A cross sectional case control study conducted in 50 Sudanese patients with CML (25male and 25females) and compared with 42 apparently healthy (25male and 17 females) Sudanese individual as control. The study was conducted in Radiation and Isotope center in Khartoum (RICK) (from January to August /2017).
Sample collection
Blood Samples were collected from individuals upon their agreement. A total of 2.5 ml EDTA blood samples were obtained from CML patients and apparently healthy volunteers as Control.
DNA Extraction
DNA was extracted by Chelix (100) method protocol (14,15); Samples were stored at -20C until analysis, Gene quant device (Amersham bioscience – Biochrome LTD- Cambridge CB4 of J. England) used to detect the quantity of (DNA& Protein) and quality (Purity &ratio) of DNA.
Genotyping of CYP3A5*3polymorphism
CYP 3A5 polymorphism was determined with a polymerase chain reaction-restriction fragment length polymorphism assay [PCR-RFLP].
The PCR primers were: Sense primer: 5-CATCAGTTAGTAGACAGATGA-3, Antisense primer: 5-GGTCCAAACAGGGAAGAAATA-3 .

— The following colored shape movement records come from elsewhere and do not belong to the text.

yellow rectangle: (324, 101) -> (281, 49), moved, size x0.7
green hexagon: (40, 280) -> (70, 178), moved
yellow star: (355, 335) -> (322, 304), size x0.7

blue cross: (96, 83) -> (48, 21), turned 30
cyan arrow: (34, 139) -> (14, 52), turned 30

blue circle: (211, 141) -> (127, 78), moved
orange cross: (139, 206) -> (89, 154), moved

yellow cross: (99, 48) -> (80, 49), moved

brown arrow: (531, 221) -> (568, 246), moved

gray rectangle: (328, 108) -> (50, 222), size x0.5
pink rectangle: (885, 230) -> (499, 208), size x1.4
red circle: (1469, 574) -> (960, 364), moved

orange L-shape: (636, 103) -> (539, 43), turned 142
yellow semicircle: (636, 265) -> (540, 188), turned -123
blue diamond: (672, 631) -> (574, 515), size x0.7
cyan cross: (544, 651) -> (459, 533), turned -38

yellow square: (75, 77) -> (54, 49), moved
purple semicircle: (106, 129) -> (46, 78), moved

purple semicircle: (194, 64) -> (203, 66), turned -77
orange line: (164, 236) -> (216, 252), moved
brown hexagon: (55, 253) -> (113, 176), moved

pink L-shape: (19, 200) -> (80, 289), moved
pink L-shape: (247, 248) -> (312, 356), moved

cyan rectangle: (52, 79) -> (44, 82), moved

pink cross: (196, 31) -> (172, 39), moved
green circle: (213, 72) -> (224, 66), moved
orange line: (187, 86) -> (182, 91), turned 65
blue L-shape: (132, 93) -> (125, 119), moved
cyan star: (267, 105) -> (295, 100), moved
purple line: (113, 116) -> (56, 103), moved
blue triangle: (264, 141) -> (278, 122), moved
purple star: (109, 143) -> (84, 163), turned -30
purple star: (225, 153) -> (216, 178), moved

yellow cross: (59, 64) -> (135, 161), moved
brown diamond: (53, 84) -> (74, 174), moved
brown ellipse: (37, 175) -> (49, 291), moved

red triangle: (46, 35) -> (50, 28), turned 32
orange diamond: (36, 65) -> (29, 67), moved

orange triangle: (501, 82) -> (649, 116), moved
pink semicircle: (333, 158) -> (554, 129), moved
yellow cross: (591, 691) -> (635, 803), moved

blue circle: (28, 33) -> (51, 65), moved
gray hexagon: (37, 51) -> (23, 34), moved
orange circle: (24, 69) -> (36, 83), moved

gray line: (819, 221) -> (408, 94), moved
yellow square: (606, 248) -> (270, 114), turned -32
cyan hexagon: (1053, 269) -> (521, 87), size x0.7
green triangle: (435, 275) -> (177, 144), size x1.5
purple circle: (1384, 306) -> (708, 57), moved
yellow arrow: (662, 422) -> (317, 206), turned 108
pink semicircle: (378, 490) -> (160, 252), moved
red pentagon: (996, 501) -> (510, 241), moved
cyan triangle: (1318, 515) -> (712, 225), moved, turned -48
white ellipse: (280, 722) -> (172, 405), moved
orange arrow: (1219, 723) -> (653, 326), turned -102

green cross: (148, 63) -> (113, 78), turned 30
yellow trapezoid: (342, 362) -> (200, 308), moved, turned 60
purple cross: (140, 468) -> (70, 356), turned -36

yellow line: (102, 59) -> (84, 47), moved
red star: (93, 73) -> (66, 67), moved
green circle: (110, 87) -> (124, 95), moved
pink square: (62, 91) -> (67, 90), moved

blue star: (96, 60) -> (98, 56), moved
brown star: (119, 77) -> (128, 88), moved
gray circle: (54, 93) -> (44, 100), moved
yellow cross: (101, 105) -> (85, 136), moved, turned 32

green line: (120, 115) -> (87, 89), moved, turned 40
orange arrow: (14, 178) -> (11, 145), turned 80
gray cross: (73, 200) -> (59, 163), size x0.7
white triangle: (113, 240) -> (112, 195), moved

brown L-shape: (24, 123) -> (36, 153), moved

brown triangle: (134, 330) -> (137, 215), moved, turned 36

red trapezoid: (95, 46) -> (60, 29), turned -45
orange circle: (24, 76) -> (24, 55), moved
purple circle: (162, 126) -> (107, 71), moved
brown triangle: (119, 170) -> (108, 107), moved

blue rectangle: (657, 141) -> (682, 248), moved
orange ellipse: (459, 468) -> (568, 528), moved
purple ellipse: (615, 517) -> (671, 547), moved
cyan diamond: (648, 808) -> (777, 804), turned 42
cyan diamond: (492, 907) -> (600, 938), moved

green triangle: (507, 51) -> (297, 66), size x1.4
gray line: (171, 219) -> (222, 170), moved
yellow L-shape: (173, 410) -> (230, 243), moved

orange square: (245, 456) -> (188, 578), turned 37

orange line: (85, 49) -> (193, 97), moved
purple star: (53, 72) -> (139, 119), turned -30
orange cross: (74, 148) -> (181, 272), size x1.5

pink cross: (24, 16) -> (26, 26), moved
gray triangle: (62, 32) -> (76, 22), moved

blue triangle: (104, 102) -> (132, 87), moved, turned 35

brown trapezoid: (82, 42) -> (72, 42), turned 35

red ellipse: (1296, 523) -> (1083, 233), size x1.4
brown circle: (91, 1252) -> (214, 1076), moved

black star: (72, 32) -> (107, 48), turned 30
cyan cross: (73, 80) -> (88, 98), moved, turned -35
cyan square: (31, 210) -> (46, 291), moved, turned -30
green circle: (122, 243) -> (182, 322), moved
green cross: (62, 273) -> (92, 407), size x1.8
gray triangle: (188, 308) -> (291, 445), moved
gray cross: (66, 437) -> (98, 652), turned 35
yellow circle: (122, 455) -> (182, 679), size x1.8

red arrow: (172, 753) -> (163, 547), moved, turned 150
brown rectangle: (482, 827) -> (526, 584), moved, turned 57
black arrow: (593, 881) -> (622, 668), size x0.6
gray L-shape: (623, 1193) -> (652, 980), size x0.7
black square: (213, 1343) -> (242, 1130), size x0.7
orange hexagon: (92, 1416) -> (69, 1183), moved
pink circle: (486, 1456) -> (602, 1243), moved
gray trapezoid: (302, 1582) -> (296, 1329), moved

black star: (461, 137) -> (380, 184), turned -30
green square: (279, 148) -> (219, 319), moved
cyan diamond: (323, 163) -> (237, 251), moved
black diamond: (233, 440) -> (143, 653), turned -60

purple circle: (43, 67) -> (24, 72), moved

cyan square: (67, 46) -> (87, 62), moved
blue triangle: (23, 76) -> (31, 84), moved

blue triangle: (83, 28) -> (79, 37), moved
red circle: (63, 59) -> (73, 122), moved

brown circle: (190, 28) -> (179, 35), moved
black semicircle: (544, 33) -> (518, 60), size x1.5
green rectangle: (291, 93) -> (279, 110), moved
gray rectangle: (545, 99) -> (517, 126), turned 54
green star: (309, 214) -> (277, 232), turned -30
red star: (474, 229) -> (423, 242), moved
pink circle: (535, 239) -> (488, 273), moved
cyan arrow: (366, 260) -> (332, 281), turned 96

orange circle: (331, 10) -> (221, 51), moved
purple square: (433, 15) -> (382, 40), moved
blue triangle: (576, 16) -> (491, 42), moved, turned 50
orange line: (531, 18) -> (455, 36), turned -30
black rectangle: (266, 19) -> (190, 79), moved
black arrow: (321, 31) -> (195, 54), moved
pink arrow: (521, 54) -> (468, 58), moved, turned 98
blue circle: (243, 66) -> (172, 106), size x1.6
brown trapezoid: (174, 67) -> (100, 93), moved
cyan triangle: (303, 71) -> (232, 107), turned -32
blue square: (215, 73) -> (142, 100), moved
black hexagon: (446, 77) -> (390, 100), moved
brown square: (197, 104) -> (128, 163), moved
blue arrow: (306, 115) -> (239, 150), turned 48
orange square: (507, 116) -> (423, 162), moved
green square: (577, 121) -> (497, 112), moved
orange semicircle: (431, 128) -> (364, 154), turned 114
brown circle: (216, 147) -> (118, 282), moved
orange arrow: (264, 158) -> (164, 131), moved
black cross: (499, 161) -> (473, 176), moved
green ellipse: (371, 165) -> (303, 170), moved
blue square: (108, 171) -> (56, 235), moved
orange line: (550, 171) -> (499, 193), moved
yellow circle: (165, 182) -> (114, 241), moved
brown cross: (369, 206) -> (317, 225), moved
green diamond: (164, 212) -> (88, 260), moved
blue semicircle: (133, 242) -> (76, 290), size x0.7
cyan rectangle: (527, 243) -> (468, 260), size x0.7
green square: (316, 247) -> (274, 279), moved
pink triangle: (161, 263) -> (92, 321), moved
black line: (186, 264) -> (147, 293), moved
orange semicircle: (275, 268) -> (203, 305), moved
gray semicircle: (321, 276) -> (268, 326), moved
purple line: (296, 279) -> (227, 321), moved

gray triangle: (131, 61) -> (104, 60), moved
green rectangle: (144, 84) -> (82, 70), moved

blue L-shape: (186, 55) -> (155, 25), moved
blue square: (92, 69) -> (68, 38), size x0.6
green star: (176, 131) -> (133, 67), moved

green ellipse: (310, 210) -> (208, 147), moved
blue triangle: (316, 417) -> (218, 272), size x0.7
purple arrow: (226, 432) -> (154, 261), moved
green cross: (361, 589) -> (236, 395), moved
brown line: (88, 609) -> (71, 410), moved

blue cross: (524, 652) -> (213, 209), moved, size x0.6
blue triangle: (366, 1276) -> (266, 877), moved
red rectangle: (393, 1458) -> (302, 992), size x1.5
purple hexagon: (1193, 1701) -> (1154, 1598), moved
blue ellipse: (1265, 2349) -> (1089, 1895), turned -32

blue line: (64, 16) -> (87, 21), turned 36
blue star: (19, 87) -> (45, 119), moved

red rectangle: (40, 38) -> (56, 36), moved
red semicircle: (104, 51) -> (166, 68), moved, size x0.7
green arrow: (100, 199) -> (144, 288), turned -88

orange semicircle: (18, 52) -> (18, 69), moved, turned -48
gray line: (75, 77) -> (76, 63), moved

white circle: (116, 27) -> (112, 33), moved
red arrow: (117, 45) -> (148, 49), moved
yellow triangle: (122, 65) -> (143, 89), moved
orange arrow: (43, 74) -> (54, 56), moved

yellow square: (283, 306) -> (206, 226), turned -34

PCR was carried out in a total volume of 25 μl. It consist of 5μl of genomic DNA, 1μl from each primer, ready to load master mix (Maxime PCR premix series ) and 13μl distilled water. PCR was initiated , initial denaturation at 94°C for 5 minutes, followed by 35 cycles at 94°C for 1 minute, 61°C for 1 minute, 72°C for 1 minute and a last extension at 72°C for 7 minutes(the same program for GSTT1 and GSTM1.
PCR products were analyzed on a 2% Agarose gel stained with 0.5 μg/mL ethidium bromide, and visualized by gel documentation system (to check the presence of 293 Pb of CYP 3A5)
Then the PCR product was digested with the restriction endonuclease Alw26I restriction enzyme {Thermo Scientific Alw26I # ER0031 (onebio)} as follow:
For each 10 µl of PCR product a 7.5 µl nuclease free water, 2 µl from 10X Tango buffer (#B19) and 0.5 µl from Alw26Irestriction enzyme were added,then incubated at 37˚C for 16 hrs, followed by incubation at 65˚C for 20 minute to inhibit the enzyme activity. The products are then resolved on 2% agarose gel electrophoresis containing ethidium bromide, then visualized using UV transilluminator.
The amplified fragment after digestion with SSP1 restriction enzyme, will give rise to: 3 fragments at 20 bp and 125 and 148 bp indicating the presence of wild type (CYP 3A5*1/*1), appearance of 2 fragments at 168 bp and 125 bp indicates the presence of homozygous mutant type (CYP 3A5*3/*3), while presence of 4 fragments at 168 bp, 148 bp and 125 bp and 20 indicates the presence of heterozygous mutant type (CYP 3A5*1/*3). For quality control, genotyping of 10 (10.86 %) of the samples were repeated blindly and were identical to the initial results.
Statistical Analysis
Statistical analysis included description statistic of mean, standard deviation. Odds ratio (OR) with a confidence interval (CI) of 95% was calculated. The person’s chi-square test was used to compare the genotype distribution between patients and control. Also independent t test have been used. P-value less than 0.05 were considered as statistically significant. We have used the statistical package SPSS version 21.